Will Schmitt, THE PRESS DEMOCRAT

The council discussion took a turn when Councilwomen Julie Combs and Victoria Fleming raised questions about whether separating the market- rate and affordable apartments would amount to housing segregation on the basis of income. Fleming voiced concerns about disadvantaged outcomes for people who have grown up in segregated areas, such as Oakland and her native San Leandro. Combs recalled how whites and people of color used to have to use different water fountains under the guise of equality.

A development promising to transform a largely vacant commercial plot in Roseland into affordable apartments, retail shops and library space cleared a crucial hurdle Tuesday night, securing unanimous approval from the City Council.

A hearing on the Roseland Village Neighborhood Center, more than a decade in the making, ran more than three hours before the council advanced plans for the roughly 7.5-acre Sebastopol Road site, owned by the Sonoma County Community Development Commission. The site currently includes a Dollar Tree, the temporary Roseland library branch, and a large parking lot.

Council members favored the promise of new housing — up to 175 apartments — and potential economic benefits for the greater Roseland area over objections from a nearby landlord and some council members’ concerns that developers plan to build market-rate and affordable units in separate buildings and on different schedules.

“This is what we have been waiting for, in my opinion,” said Councilman John Sawyer, who was first elected in 2004. “I believe that ‘perfect project’ is an oxymoron. Roseland deserves it. Santa Rosa deserves it.”

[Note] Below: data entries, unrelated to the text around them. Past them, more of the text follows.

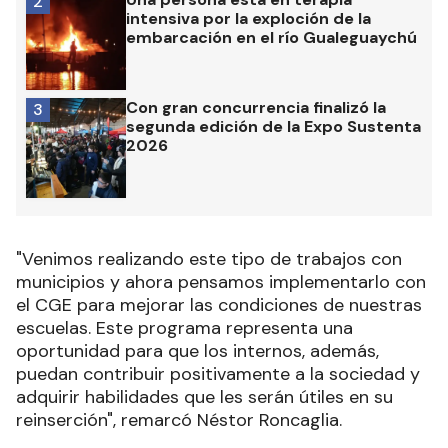
2
intensiva por la exploción de la
embarcación en el río Gualeguaychú
Con gran concurrencia finalizó la
3
segunda edición de la Expo Sustenta
2026
"Venimos realizando este tipo de trabajos con
municipios y ahora pensamos implementarlo con
el CGE para mejorar las condiciones de nuestras
escuelas. Este programa representa una
oportunidad para que los internos, además,
puedan contribuir positivamente a la sociedad y
adquirir habilidades que les serán útiles en su
reinserción", remarcó Néstor Roncaglia.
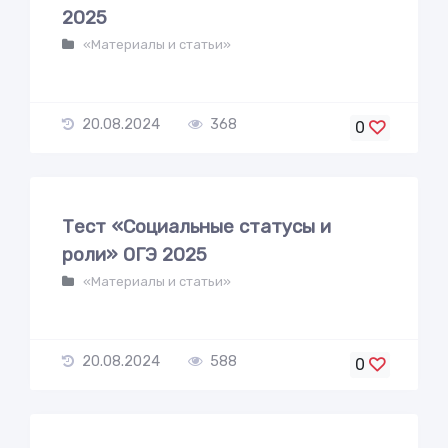
2025
«Материалы и статьи»
20.08.2024
368
0
Тест «Социальные статусы и
роли» ОГЭ 2025
«Материалы и статьи»
20.08.2024
588
0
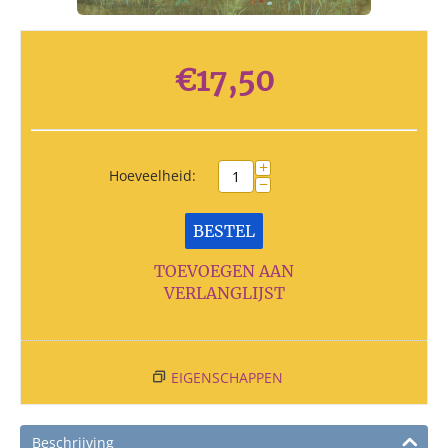
€
17,50
+
Hoeveelheid:
−
BESTEL
TOEVOEGEN AAN
VERLANGLIJST
EIGENSCHAPPEN
Beschrijving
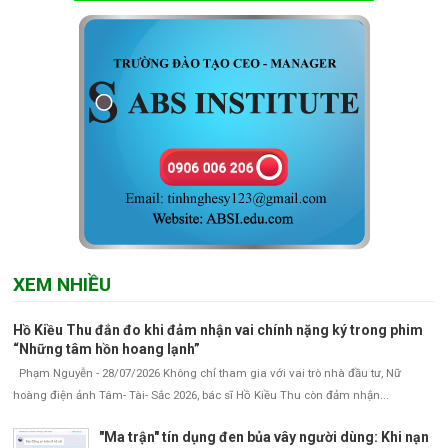
XEM NHIỀU
Hồ Kiều Thu đắn đo khi đảm nhận vai chính nặng ký trong phim
“Những tâm hồn hoang lạnh”
Phạm Nguyễn - 28/07/2026 Không chỉ tham gia với vai trò nhà đầu tư, Nữ
hoàng điện ảnh Tâm- Tài- Sắc 2026, bác sĩ Hồ Kiều Thu còn đảm nhận...
"Ma trận" tín dụng đen bủa vây người dùng: Khi nạn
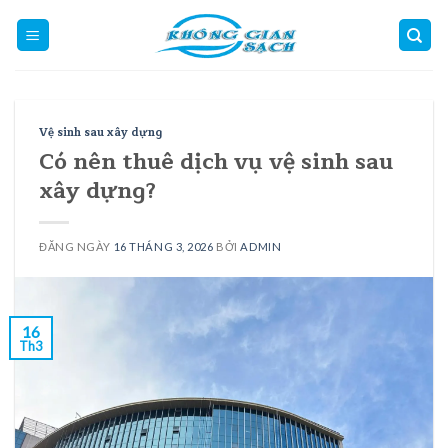
Skip
to
content
Vệ sinh sau xây dựng
Có nên thuê dịch vụ vệ sinh sau
xây dựng?
ĐĂNG NGÀY
16 THÁNG 3, 2026
BỞI
ADMIN
16
Th3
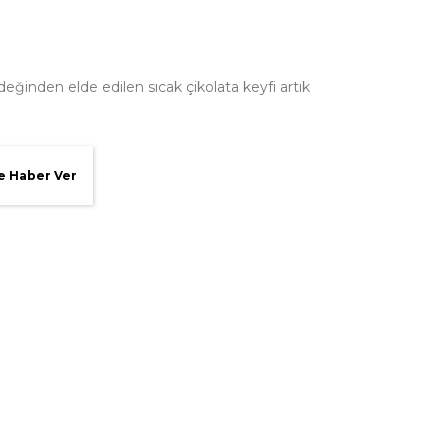
eğinden elde edilen sıcak çikolata keyfi artık
e Haber Ver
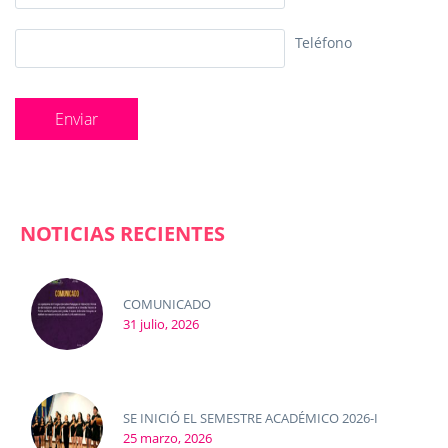
Teléfono
NOTICIAS RECIENTES
COMUNICADO
31 julio, 2026
SE INICIÓ EL SEMESTRE ACADÉMICO 2026-I
25 marzo, 2026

The Community Development Commission, which bought the property nearly a decade ago, now is clear to sell part of the site to UrbanMix Development, a San Francisco real estate company that plans to round up an estimated $30 million in private financing to build 100 market-rate apartments on the eastern half of the site. On the western side, Foster City-based nonprofit developer MidPen Housing Corp. plans to apply for state and federal funds to come up with roughly $35 million for 75 more apartments restricted to low-income tenants.